A mí hay varias cosas que me han llamado la atención de todo esto, dos están relacionadas con cosas que creímos siempre que eran positivas y, realmente, no lo son tanto. ¿Os acordáis cuando se presumía de que España era uno de los países con mayor esperanza de vida? No sé para qué sirve eso si somos incapaces de cuidar a nuestros mayores, apartándolos de la sociedad, dejándolos en residencias donde, por desgracia, tantos han muerto. Que sí, que la vida es así, que la gente no puede cuidar de sus mayores, que todo el mundo trabaja fuera hoy en día, que vivimos muy rápido, nuestro ritmo diario es incompatible con sus requerimientos. Pero esa misma necesidad que ha sentido la gente de correr a los bares a tomarse la cerveza con sus amigos, esa necesidad de sentirse parte de la tribu la hemos dejado solo para la parte del ocio, para el disfrute, no para la responsabilidad y los cuidados. Y, ¿os acordáis cuando, en las épocas peores de cualquier crisis, algunas comunidades –como la mía– seguían aguantando gracias al turismo? El turismo lo era todo, el turismo nos salvaba pero, ese mismo turismo nos ha llevado ahora a una situación absolutamente impensable hace unos meses. Lo hemos jugado todo a una carta, nos hemos arriesgado y hemos perdido. Nos esperan tiempos difíciles, mucho.

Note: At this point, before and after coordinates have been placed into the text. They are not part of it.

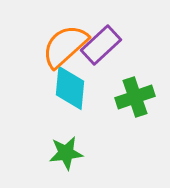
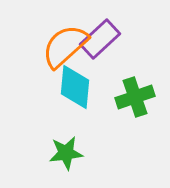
purple rectangle: moved 1 px left, 6 px up
cyan diamond: moved 5 px right, 1 px up
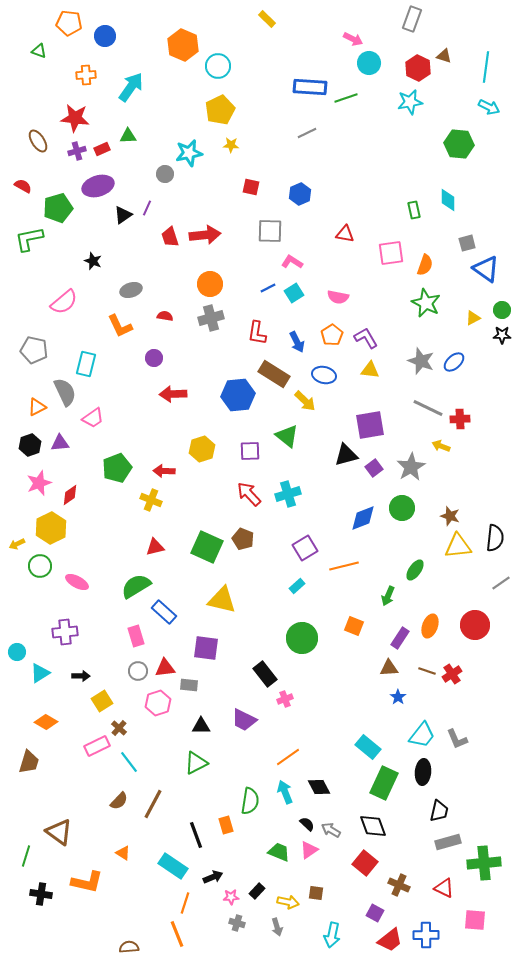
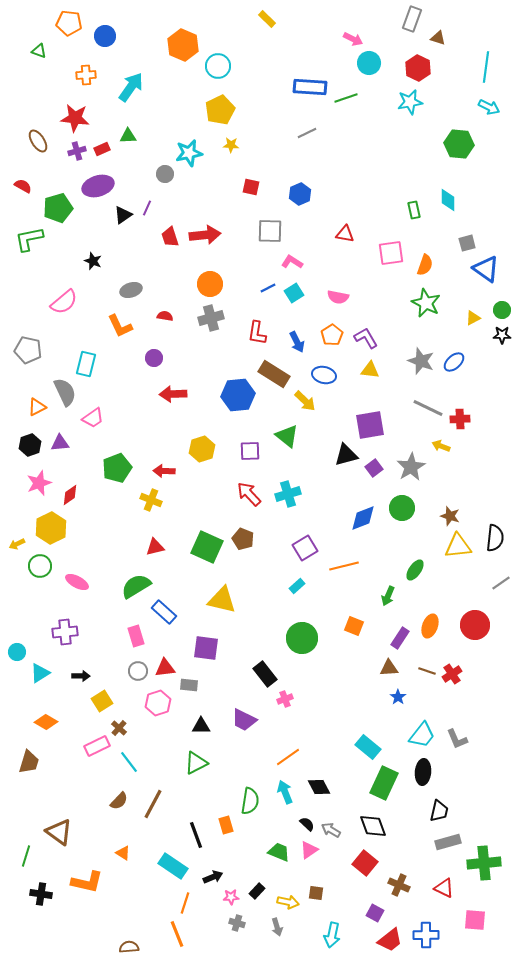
brown triangle at (444, 56): moved 6 px left, 18 px up
gray pentagon at (34, 350): moved 6 px left
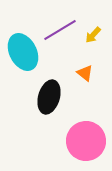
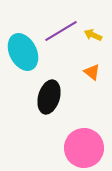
purple line: moved 1 px right, 1 px down
yellow arrow: rotated 72 degrees clockwise
orange triangle: moved 7 px right, 1 px up
pink circle: moved 2 px left, 7 px down
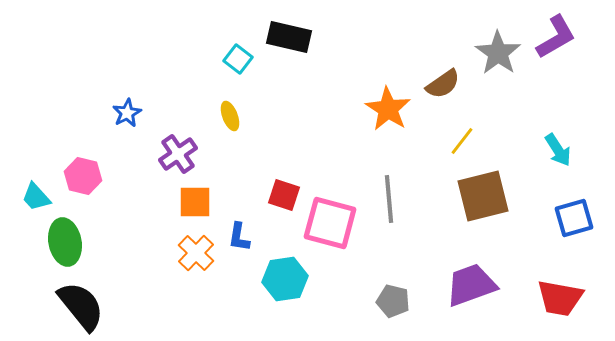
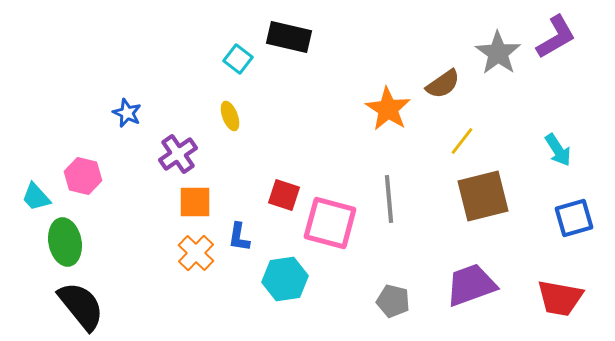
blue star: rotated 20 degrees counterclockwise
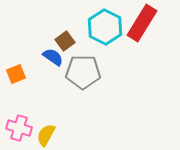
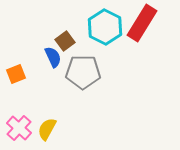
blue semicircle: rotated 30 degrees clockwise
pink cross: rotated 25 degrees clockwise
yellow semicircle: moved 1 px right, 6 px up
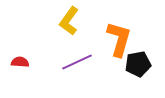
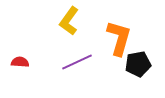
orange L-shape: moved 1 px up
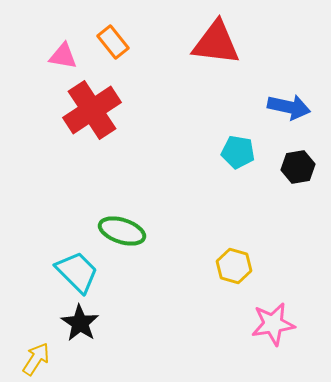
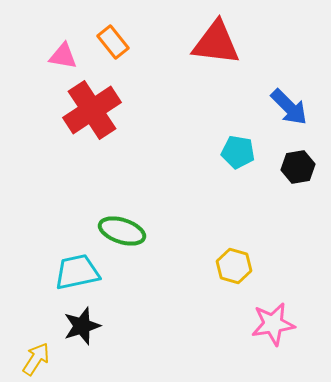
blue arrow: rotated 33 degrees clockwise
cyan trapezoid: rotated 57 degrees counterclockwise
black star: moved 2 px right, 3 px down; rotated 21 degrees clockwise
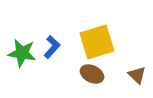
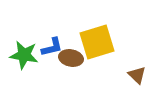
blue L-shape: rotated 35 degrees clockwise
green star: moved 2 px right, 2 px down
brown ellipse: moved 21 px left, 16 px up; rotated 15 degrees counterclockwise
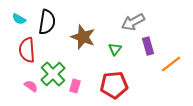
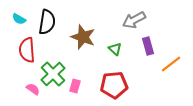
gray arrow: moved 1 px right, 2 px up
green triangle: rotated 24 degrees counterclockwise
pink semicircle: moved 2 px right, 3 px down
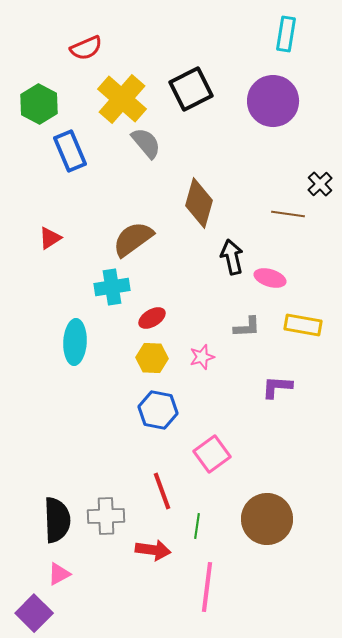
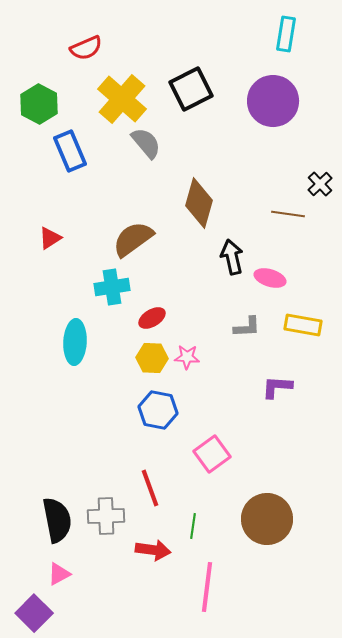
pink star: moved 15 px left; rotated 20 degrees clockwise
red line: moved 12 px left, 3 px up
black semicircle: rotated 9 degrees counterclockwise
green line: moved 4 px left
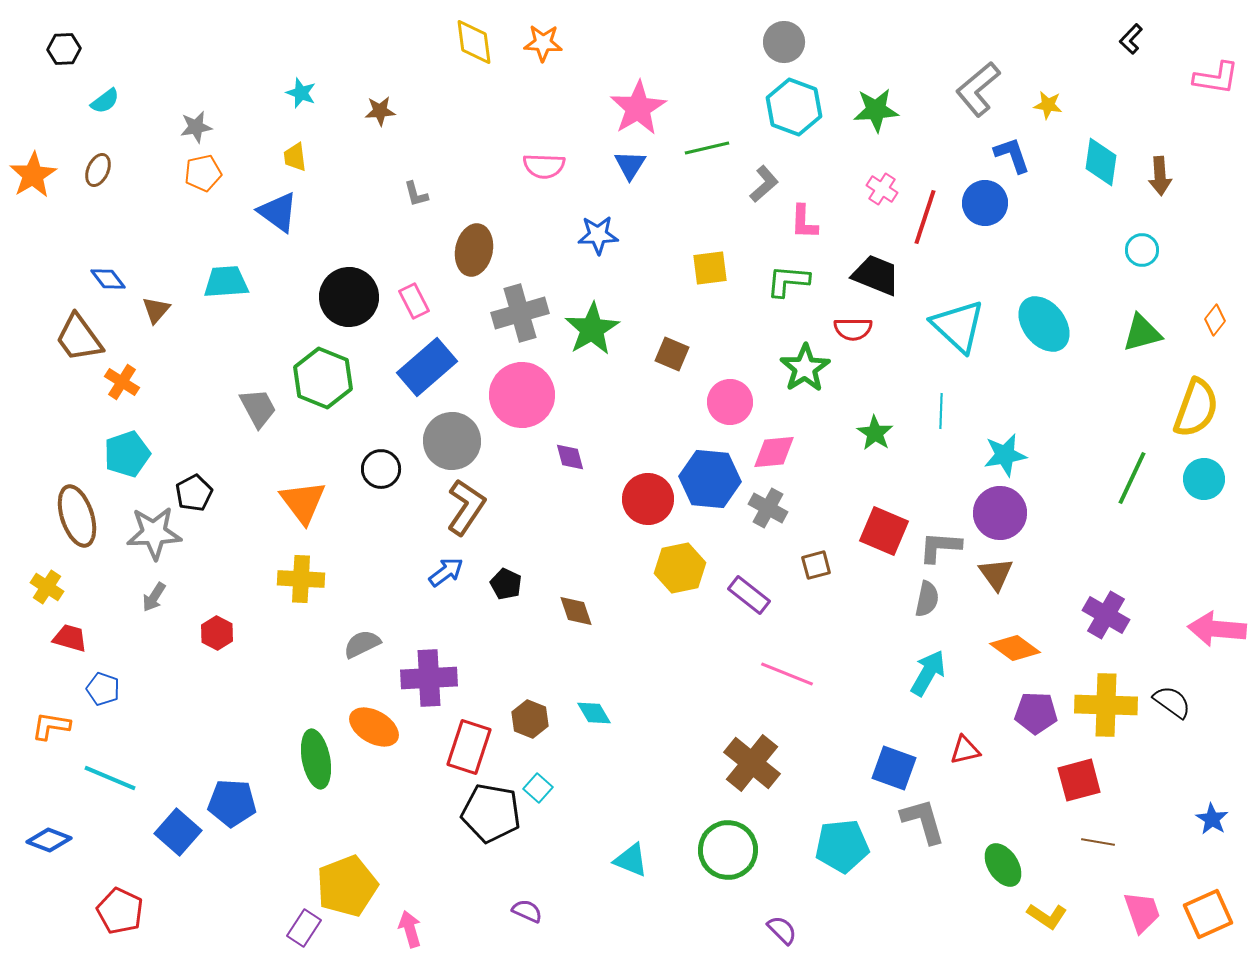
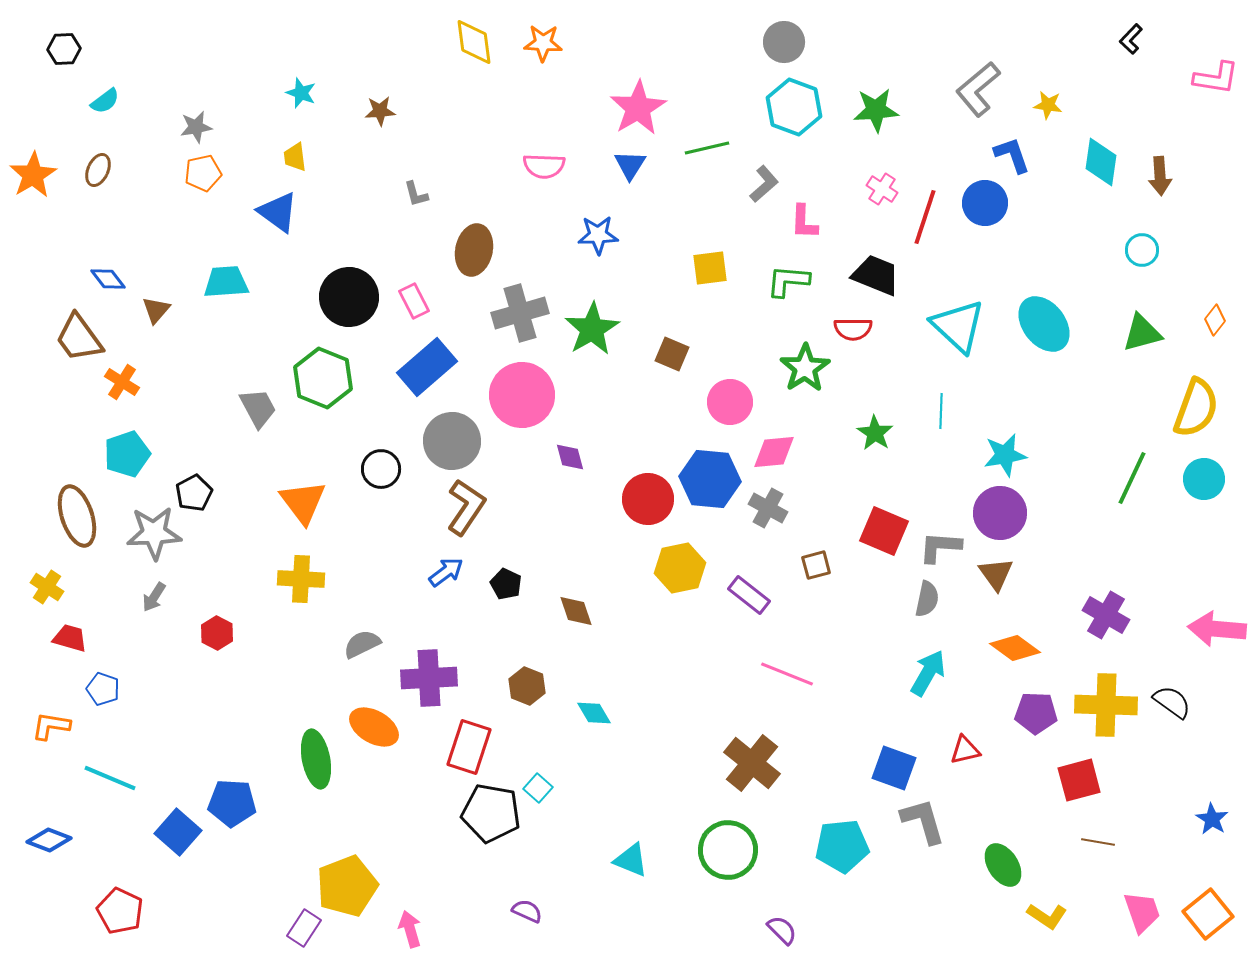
brown hexagon at (530, 719): moved 3 px left, 33 px up
orange square at (1208, 914): rotated 15 degrees counterclockwise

Yo he aprendido muchas cosas de mí misma en estos meses y no todas me gustan, la verdad. Otras igual sí. Y me ha servido para muchas cosas también este estado de alarma. Puede que la más importante es descubrir que, aunque no lo creas, puedes vivir sin muchas cosas que pensabas imprescindibles. Aunque miento al decir que es una lección aprendida de estos días. Tal vez sí ha sido la traca final de un aprendizaje de varios años. Eso tiene un lado positivo y otro negativo. El positivo es la capacidad de adaptación: pase lo que pase, puedo sobrevivir. El negativo es un poso de desasosiego del que no soy capaz de desprenderme, un punto de pasotismo, un “me apetece esto pero, si no lo hago, tampoco pasa nada”. Me asusta un poco eso, no sé a qué va a derivar o hacia dónde va a ir. Supongo que podría obtener algo positivo de ello, pero aún no soy capaz de verlo. Supongo que volverá el entusiasmarme por las cosas. Supongo que, en algún momento, recuperaré la ilusión por la vida más allá de las cuatro paredes de mi casa. Y de mi balcón, tal vez mi gran descubrimiento de este estado de alarma. Volver a ilusionarme con las plantas, descubrir la felicidad que me da ese pequeño espacio que no es fuera, pero tampoco es dentro.

Sigo teniendo días en los que siento que me voy a comer el mundo y días en los que solo quiero hacerme un ovillo y dejar pasar las horas. Ya lo dije en algún momento: no hago mucho caso ni a los unos ni a los otros. ¿Veis? De nuevo el desasosiego. Y aún así, en estas circunstancias, en esta incertidumbre, hay pequeños detalles que me tocan de manera peculiar, casi exageradamente. Un libro que me hace llorar como hace tiempo que no hacía. Una conversación que me deja una sonrisa en los labios durante horas. Una luz encendida que me da una paz inexplicable. El movimiento tranquilizador de una cortina ondulándose por efecto de la brisa primaveral. No creo que esto, el observar así los detalles, el sentirlos, vaya a cambiar cuando acabe el estado de alarma, al menos no inmediatamente, mientras no volvamos del todo a la vorágine anterior a esto. O sí, qué sé yo ya. Todo es incierto, todo es caos, todo está aún por escribir.

En las fotos, mis ginkgos el día 15 de marzo, primer día del estado de alarma, y hoy, 20 de junio. Menuda aventura la de estos 98 días, en tantos y tantos sentidos.